Aim of the task:
Give back, exactly as written, the lines from the first line of the data below through the line with "Are there free things to do in Gold Beach?", and omit the pictures.

Start of Block

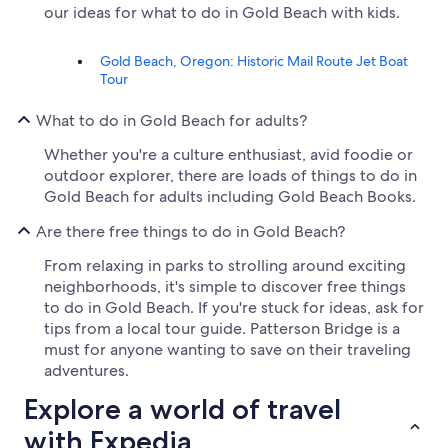
our ideas for what to do in Gold Beach with kids.
Gold Beach, Oregon: Historic Mail Route Jet Boat
Tour
What to do in Gold Beach for adults?
Whether you're a culture enthusiast, avid foodie or
outdoor explorer, there are loads of things to do in
Gold Beach for adults including Gold Beach Books.
Are there free things to do in Gold Beach?
From relaxing in parks to strolling around exciting
neighborhoods, it's simple to discover free things
to do in Gold Beach. If you're stuck for ideas, ask for
tips from a local tour guide. Patterson Bridge is a
must for anyone wanting to save on their traveling
adventures.
Explore a world of travel
with Expedia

End of Block

Answer below:
our ideas for what to do in Gold Beach with kids.
Gold Beach, Oregon: Historic Mail Route Jet Boat
Tour
What to do in Gold Beach for adults?
Whether you're a culture enthusiast, avid foodie or
outdoor explorer, there are loads of things to do in
Gold Beach for adults including Gold Beach Books.
Are there free things to do in Gold Beach?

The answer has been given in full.